====== Provided records ======

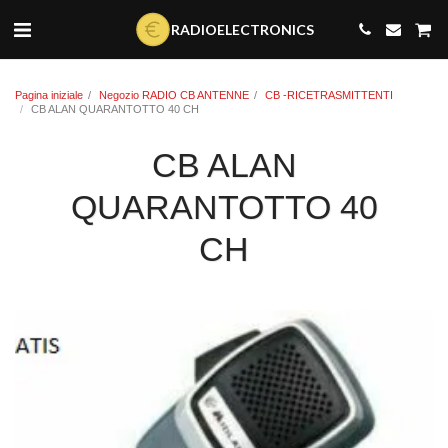
Data Key 3gradioelectronics: dk_BEmxNgAQrpLKnSUgXNlQ
RADIOELECTRONICS
Pagina iniziale
Negozio RADIO CB ANTENNE
CB -RICETRASMITTENTI
CB ALAN QUARANTOTTO 40 CH
CB ALAN
QUARANTOTTO 40
CH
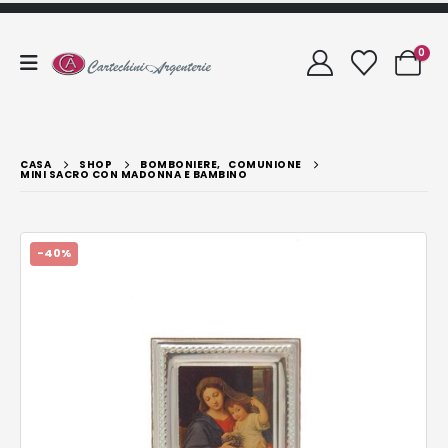
0
CASA
SHOP
BOMBONIERE
,
COMUNIONE
MINI SACRO CON MADONNA E BAMBINO
-40%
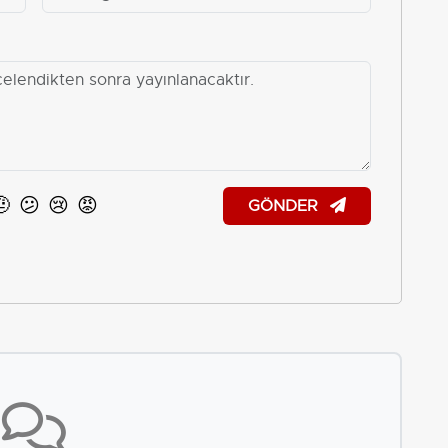
🤨
😕
😢
😡
GÖNDER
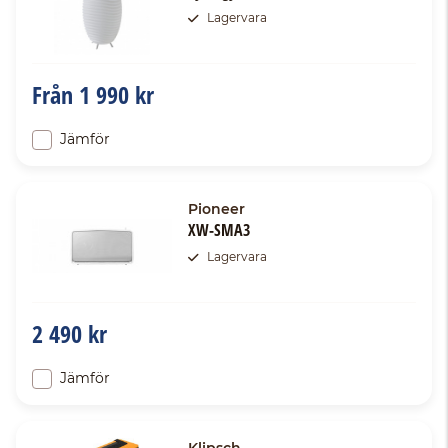
Lagervara
Från
1 990 kr
Jämför
Pioneer
XW-SMA3
Lagervara
2 490 kr
Jämför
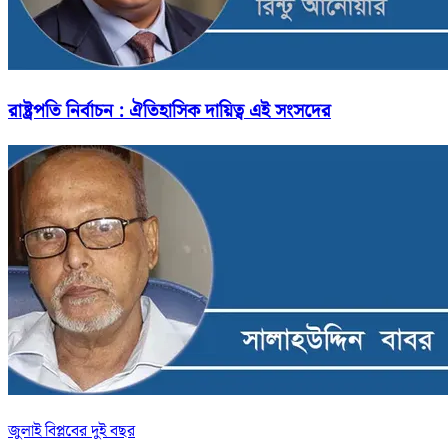
রাষ্ট্রপতি নির্বাচন : ঐতিহাসিক দায়িত্ব এই সংসদের
জুলাই বিপ্লবের দুই বছর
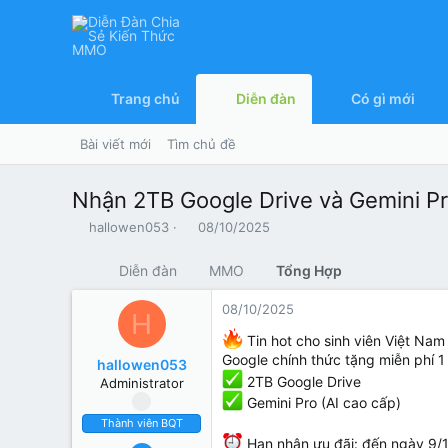
Trang chủ
Diễn đàn
Có gì mới
Bài viết mới
Tìm chủ đề
Nhận 2TB Google Drive và Gemini Pr
T
N
hallowen053
08/10/2025
h
g
r
à
Diễn đàn
MMO
Tổng Hợp
e
y
a
g
08/10/2025
H
d
ử
s
i
Tin hot cho sinh viên Việt Na
t
Google chính thức tặng miễn phí 1
hallowen053
a
2TB Google Drive
Administrator
r
Gemini Pro (AI cao cấp)
t
e
Thành viên BQT
r
Hạn nhận ưu đãi: đến ngày 9/
09/09/2025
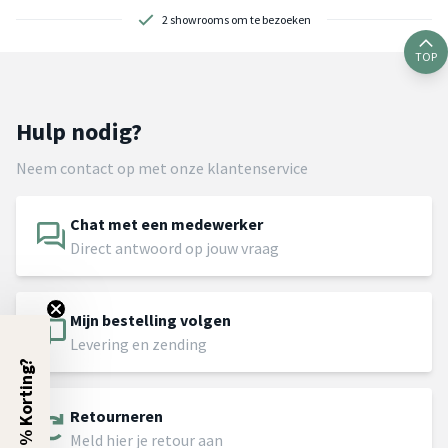
2 showrooms om te bezoeken
TOP
Hulp nodig?
Neem contact op met onze klantenservice
Chat met een medewerker
Direct antwoord op jouw vraag
Mijn bestelling volgen
Levering en zending
5% Korting?
Retourneren
Meld hier je retour aan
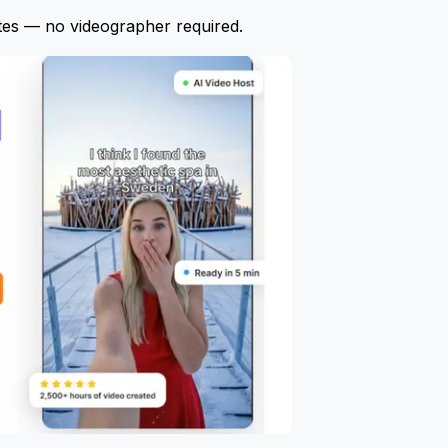
tes — no videographer required.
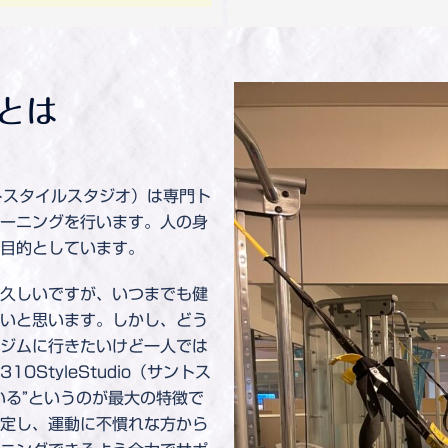
oとは
サントスタイルスタジオ）は専門ト
ーニングを行います。人の身
目的としています。
久しいですが、いつまでも健
いと思います。しかし、どう
ジムに行きたいけど一人では
StyleStudio（サントス
いる”というのが最大の特徴で
定し、運動に不慣れな方から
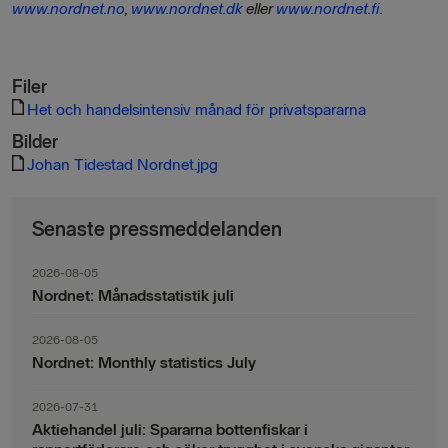
www.nordnet.no
,
www.nordnet.dk
eller
www.nordnet.fi
.
Filer
Het och handelsintensiv månad för privatspararna
Bilder
Johan Tidestad Nordnet.jpg
Senaste pressmeddelanden
2026-08-05
Nordnet: Månadsstatistik juli
2026-08-05
Nordnet: Monthly statistics July
2026-07-31
Aktiehandel juli: Spararna bottenfiskar i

======

Verbatim repeat, images removed: give each entry again exactly as it reads.

Data Key 3gradioelectronics: dk_BEmxNgAQrpLKnSUgXNlQ
RADIOELECTRONICS
Pagina iniziale
Negozio RADIO CB ANTENNE
CB -RICETRASMITTENTI
CB ALAN QUARANTOTTO 40 CH
CB ALAN
QUARANTOTTO 40
CH
0
CASA
SHOP
BOMBONIERE
,
COMUNIONE
MINI SACRO CON MADONNA E BAMBINO
-40%
🤨
😕
😢
😡
GÖNDER
Lagervara
Från
1 990 kr
Jämför
Pioneer
XW-SMA3
Lagervara
2 490 kr
Jämför
রাষ্ট্রপতি নির্বাচন : ঐতিহাসিক দায়িত্ব এই সংসদের
জুলাই বিপ্লবের দুই বছর
Trang chủ
Diễn đàn
Có gì mới
Bài viết mới
Tìm chủ đề
Nhận 2TB Google Drive và Gemini Pr
T
N
hallowen053
08/10/2025
h
g
r
à
Diễn đàn
MMO
Tổng Hợp
e
y
a
g
08/10/2025
H
d
ử
s
i
Tin hot cho sinh viên Việt Na
t
Google chính thức tặng miễn phí 1
hallowen053
a
2TB Google Drive
Administrator
r
Gemini Pro (AI cao cấp)
t
e
Thành viên BQT
r
Hạn nhận ưu đãi: đến ngày 9/
09/09/2025
2 showrooms om te bezoeken
TOP
Hulp nodig?
Neem contact op met onze klantenservice
Chat met een medewerker
Direct antwoord op jouw vraag
Mijn bestelling volgen
Levering en zending
5% Korting?
Retourneren
Meld hier je retour aan
tes — no videographer required.
oとは
サントスタイルスタジオ）は専門ト
ーニングを行います。人の身
目的としています。
久しいですが、いつまでも健
いと思います。しかし、どう
ジムに行きたいけど一人では
StyleStudio（サントス
いる”というのが最大の特徴で
定し、運動に不慣れな方から
www.nordnet.no
,
www.nordnet.dk
eller
www.nordnet.fi
.
Filer
Het och handelsintensiv månad för privatspararna
Bilder
Johan Tidestad Nordnet.jpg
Senaste pressmeddelanden
2026-08-05
Nordnet: Månadsstatistik juli
2026-08-05
Nordnet: Monthly statistics July
2026-07-31
Aktiehandel juli: Spararna bottenfiskar i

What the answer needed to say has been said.